Abstract
I propose a new paradigm for the spectral theory of ODEs with analytic coefficients.
The classical approach of the spectral theory is based on Hilbert spaces and linear operators (non necessarily bounded). My approach is based on analytic continuation in the complex domain, and k-summability of divergent series, a notion that I introduced in 1979.
My analytic spectra are intrinsic, the boundary conditions are “contained in the equation". I recently discovered that this last concept has been clearly formulated by Erwin Schrodinger in a letter of december 27-th 1925 in relation with the hydrogen spectrum.
The analytic spectra are compatible with some “natural transformations" of ODEs as s-homotopic transformations and gauge transformations. There are strong relations with special functions theory and the spectra appearing in natural sciences are in a lot of cases analytic spectra. There are numerous examples in quantum chemistry and in black holes theory.
The analytic spectra are defined by the fact that the eigenfunctions are special solutions connecting local special solutions at two singular points.
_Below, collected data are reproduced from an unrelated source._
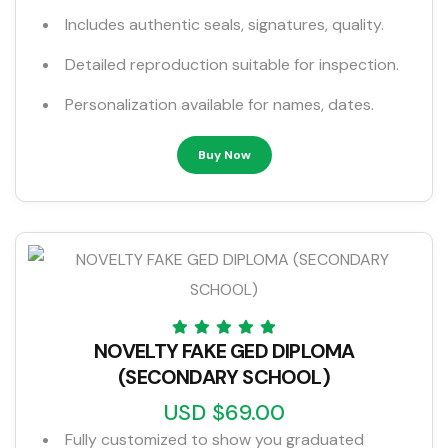
Includes authentic seals, signatures, quality.
Detailed reproduction suitable for inspection.
Personalization available for names, dates.
Buy Now
NOVELTY FAKE GED DIPLOMA
(SECONDARY SCHOOL)
USD $69.00
Fully customized to show you graduated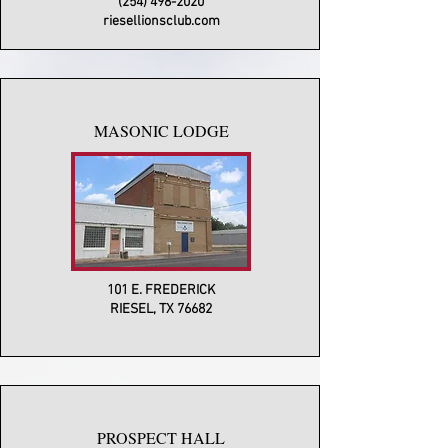
(254) 498-2020
riesellionsclub.com
MASONIC LODGE
101 E. FREDERICK
RIESEL, TX 76682
PROSPECT HALL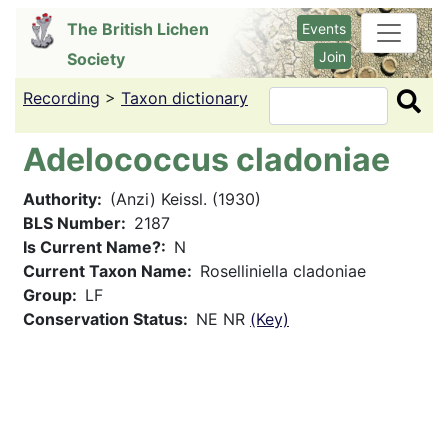
Skip
The British Lichen
Events
to
Join
Society
main
content
Recording
>
Taxon dictionary
Search
Adelococcus cladoniae
Authority
(Anzi) Keissl. (1930)
BLS Number
2187
Is Current Name?
N
Current Taxon Name
Roselliniella cladoniae
Group
LF
Conservation Status
NE NR
(Key)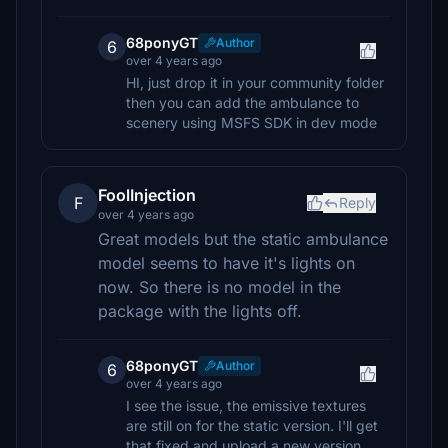
68ponyGT
Author
6
over 4 years ago
HI, just drop it in your community folder
then you can add the ambulance to
scenery using MSFS SDK in dev mode
FoolInjection
F
Reply
over 4 years ago
Great models but the static ambulance
model seems to have it's lights on
now. So there is no model in the
package with the lights off.
68ponyGT
Author
6
over 4 years ago
I see the issue, the emissive textures
are still on for the static version. I'll get
that fixed and upload a new version.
These local special solutions are, by definition, eigenfunctions of the monodromy at a regular singular point and k-sum of a “purely exponential formal solution" at an irregular singular point.
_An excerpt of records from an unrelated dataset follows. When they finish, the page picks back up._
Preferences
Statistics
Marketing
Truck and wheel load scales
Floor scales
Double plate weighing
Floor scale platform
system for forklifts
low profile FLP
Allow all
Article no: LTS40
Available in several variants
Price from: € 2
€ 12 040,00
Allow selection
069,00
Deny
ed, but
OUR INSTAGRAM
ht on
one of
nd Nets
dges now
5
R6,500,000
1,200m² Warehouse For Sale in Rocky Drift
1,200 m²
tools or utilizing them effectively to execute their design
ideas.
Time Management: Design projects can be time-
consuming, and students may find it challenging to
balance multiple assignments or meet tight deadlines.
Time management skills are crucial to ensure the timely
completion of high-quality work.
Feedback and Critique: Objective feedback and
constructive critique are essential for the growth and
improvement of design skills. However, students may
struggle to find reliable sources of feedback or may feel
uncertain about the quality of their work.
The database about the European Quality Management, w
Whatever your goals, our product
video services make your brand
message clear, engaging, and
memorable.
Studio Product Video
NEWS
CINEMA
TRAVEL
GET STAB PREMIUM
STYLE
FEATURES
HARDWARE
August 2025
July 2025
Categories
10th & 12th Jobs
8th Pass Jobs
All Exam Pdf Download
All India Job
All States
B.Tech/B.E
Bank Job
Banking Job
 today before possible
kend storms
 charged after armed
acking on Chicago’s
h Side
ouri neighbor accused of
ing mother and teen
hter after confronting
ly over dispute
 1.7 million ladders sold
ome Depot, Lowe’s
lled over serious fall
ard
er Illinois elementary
I will explain my understanding of the ideas of Schrodinger on the hydrogen spectrum at the end of 1925. It is a first version of my notion of spectrum.
In relation with my spectral theory, I will give some results on the generalized polynomial solutions of the Confluent Heun Equations (CHE). Such solutions are defined by the fact that their logarithmic derivative is rational. Equivalently they connect 3 special local solutions. One get them using the first step (n=1) of the Kovacic algorithm. I will quote a new surprising result about the existence of algebraic one parameter families of CHEs admitting a basis of generalised polynomial solutions.
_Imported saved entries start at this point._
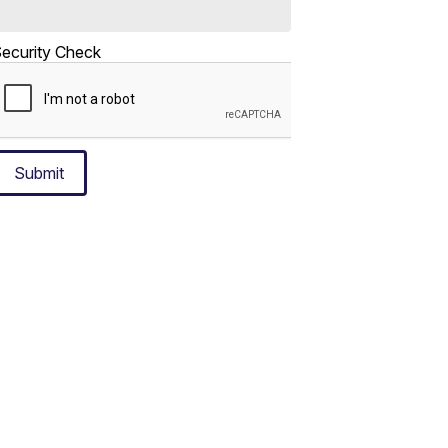
ecurity Check
Submit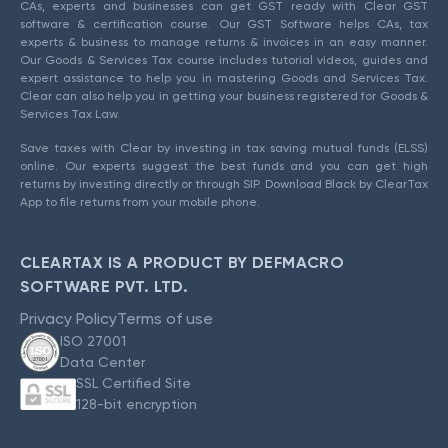
CAs, experts and businesses can get GST ready with Clear GST
software & certification course. Our GST Software helps CAs, tax
experts & business to manage returns & invoices in an easy manner.
Our Goods & Services Tax course includes tutorial videos, guides and
expert assistance to help you in mastering Goods and Services Tax.
Clear can also help you in getting your business registered for Goods &
Services Tax Law.
Save taxes with Clear by investing in tax saving mutual funds (ELSS)
online. Our experts suggest the best funds and you can get high
returns by investing directly or through SIP. Download Black by ClearTax
App to file returns from your mobile phone.
CLEARTAX IS A PRODUCT BY DEFMACRO
SOFTWARE PVT. LTD.
Privacy Policy
Terms of use
ISO 27001
Data Center
SSL Certified Site
128-bit encryption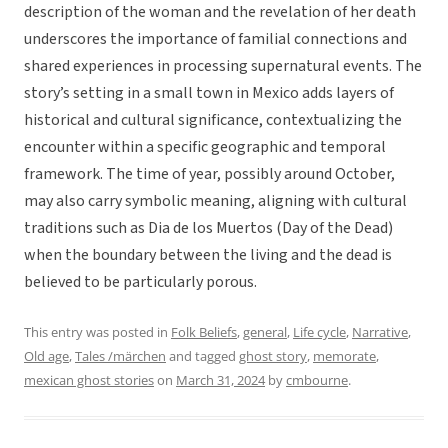
description of the woman and the revelation of her death
underscores the importance of familial connections and
shared experiences in processing supernatural events. The
story’s setting in a small town in Mexico adds layers of
historical and cultural significance, contextualizing the
encounter within a specific geographic and temporal
framework. The time of year, possibly around October,
may also carry symbolic meaning, aligning with cultural
traditions such as Dia de los Muertos (Day of the Dead)
when the boundary between the living and the dead is
believed to be particularly porous.
This entry was posted in
Folk Beliefs
,
general
,
Life cycle
,
Narrative
,
Old age
,
Tales /märchen
and tagged
ghost story
,
memorate
,
mexican ghost stories
on
March 31, 2024
by
cmbourne
.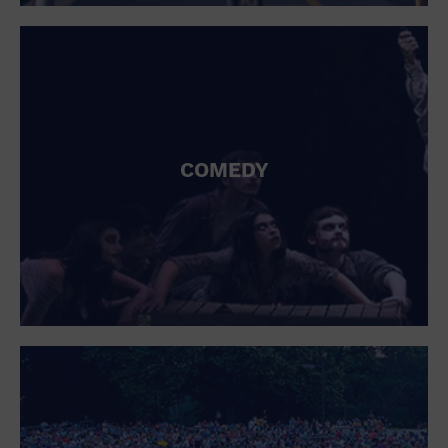
St. Patrick's Day
Stadium
Summer Shorehouse
Tailgating
Theatre (Live Stage)
Things to do
Tour travel
University
COMEDY
Water Vessel
Womens clothing shoes and accessories
Workshop
World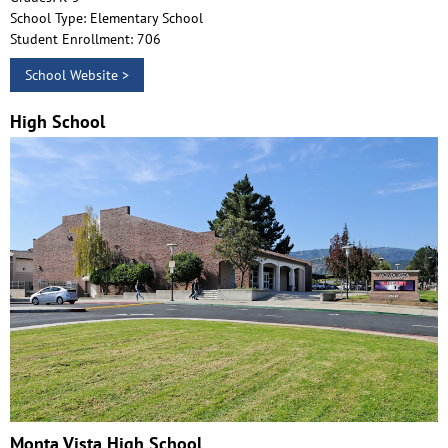
School Type: Elementary School
Student Enrollment: 706
School Website >
High School
Monta Vista High School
I will give a new and simple definition of the Connes-Moscovici spectrum, which matches the zeros of zeta, as an analytic bi-irregular spectrum and some consequences;
I will explain briefly how analytic spectra appear in the theory of linear perturbations of black-holes, in relation with the Quasi-Normal-Modes (QNM) and with the algebraically special solutions. In this last case our results on the CHE admitting a basis of generalized polynomial solutions give a new light on the underlying physics.
Biography
Jean-Pierre Ramis was born in 1943. He is a distinguished French mathematician and member of the French Academy of Sciences. He was a student at the École Normale Supérieure in Paris, where he completed his PhD thesis under the supervision of Henri Cartan, focusing on infinite-dimensional complex geometry. He later served as a professor at the University of Strasbourg and the University of Toulouse. One of his major contributions is the theory of summability of divergent power series, which he successfully applied to analytic dynamical systems—including singular differential equations, q-difference equations, and their classifications. Notably, he established a correspondence between Newton polygons and Gevrey rates of divergence. Another significant body of his work is dedicated to Differential Galois theory, which is closely connected to summability theory.